Even for people who find out early, say at five weeks, this would give them only a short amount of time to make a huge decision that most people do not take lightly, come up with the cost of an abortion, and book an appointment.
The new law could also push women to seek unsafe abortions if legal abortions aren't available. Worldwide, approximately 25 million unsafe abortions take place every year, according to the World Health Organization. Of these, around 7 million lead to complications. This is far higher than when abortion is carried out under regulated conditions.
Slate reports that the bill declares that “unborn children are a class of living, distinct person” that should receive “full legal recognition". This creates quite a few problems, including imprisoning pregnant women if the full legal ramifications of the law are taken seriously, according to Andrew Fleischman.
If the fetus inside a woman is considered a distinct, living person with full legal recognition, incarcerating a mother would (legally speaking) also be imprisoning a person who had committed no crime nor had a trial.
Then there's the matter of what happens to women who do seek abortions, even though they are not legally entitled to one.
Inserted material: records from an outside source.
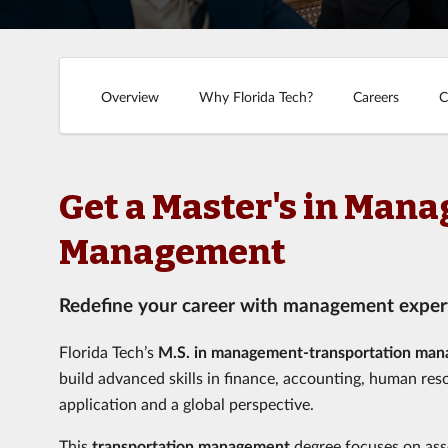
Overview
Why Florida Tech?
Careers
C
Get a Master's in Man
Management
Redefine your career with management expert
Florida Tech’s
M.S. in management-transportation ma
build advanced skills in finance, accounting, human res
application and a global perspective.
This
transportation management
degree focuses on ass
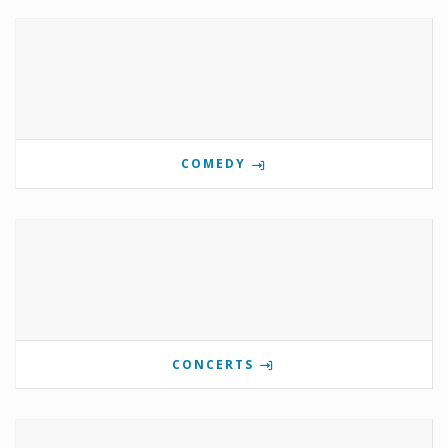
COMEDY
CONCERTS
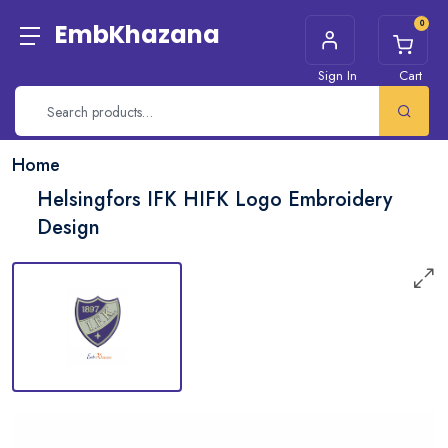
0
EmbKhazana
Sign In
Cart
Home
Helsingfors IFK HIFK Logo Embroidery
Design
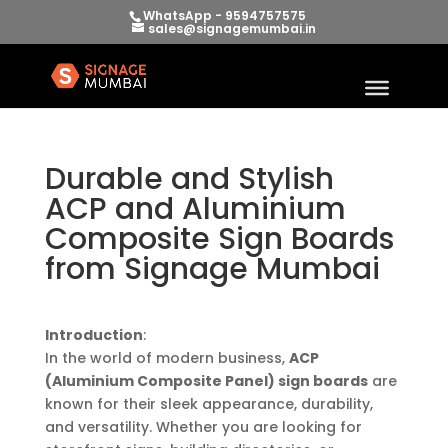
WhatsApp - 9594757575
sales@signagemumbai.in
Durable and Stylish
ACP and Aluminium
Composite Sign Boards
from Signage Mumbai
Introduction
:
In the world of modern business,
ACP
(Aluminium Composite Panel) sign boards
are
known for their sleek appearance, durability,
and versatility. Whether you are looking for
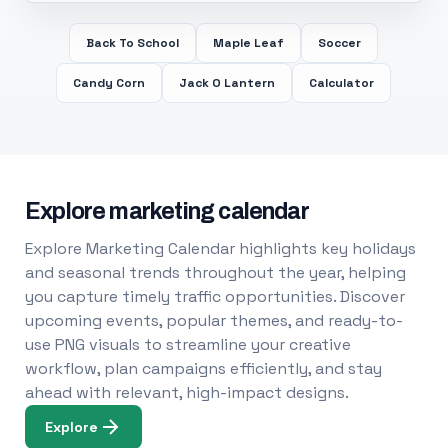
Back To School
Maple Leaf
Soccer
Candy Corn
Jack O Lantern
Calculator
Explore marketing calendar
Explore Marketing Calendar highlights key holidays
and seasonal trends throughout the year, helping
you capture timely traffic opportunities. Discover
upcoming events, popular themes, and ready-to-
use PNG visuals to streamline your creative
workflow, plan campaigns efficiently, and stay
ahead with relevant, high-impact designs.
Explore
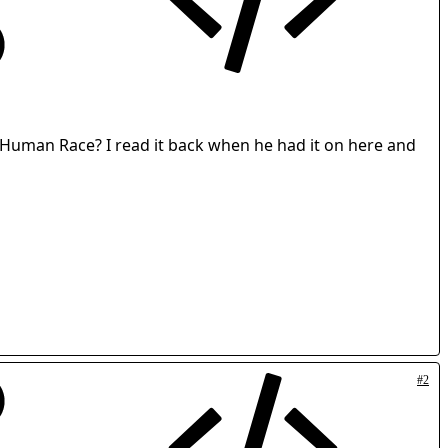
e Human Race? I read it back when he had it on here and
#2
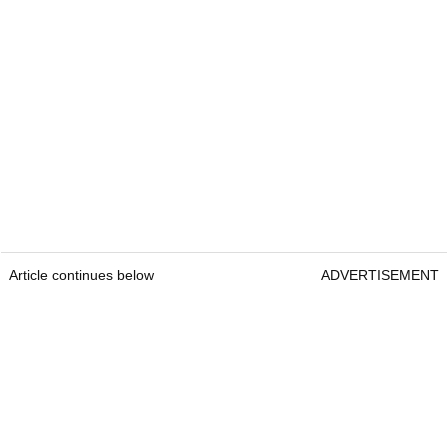
Article continues below
ADVERTISEMENT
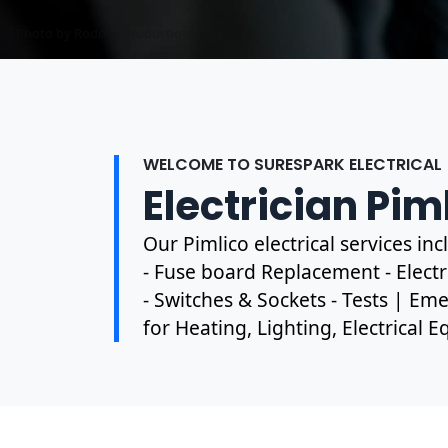
Photo by Mark Mccammon on
Pexels
WELCOME TO SURESPARK ELECTRICAL
Electrician Pim
Our Pimlico electrical services i
- Fuse board Replacement - Electri
- Switches & Sockets - Tests | Eme
for Heating, Lighting, Electrical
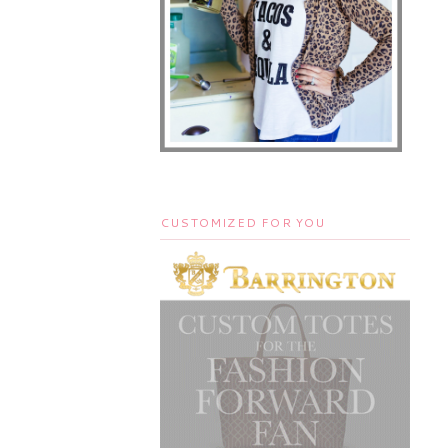
CUSTOMIZED FOR YOU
If the fetus is a distinct person, women could possibly be prosecuted for seeking an abortion or even charged with second-degree murder for having a miscarriage, according to Slate.
"A woman who miscarries because of her own conduct – say, using drugs while pregnant – would be liable for second-degree murder, punishable by 10 to 30 years’ imprisonment," law reporter Mark Joseph Stern writes in Slate.
"Prosecutors may interrogate women who miscarry to determine whether they can be held responsible; if they find evidence of culpability, they may charge, detain, and try these women for the death of their fetuses."
What the state does with this law in practice remains to be seen.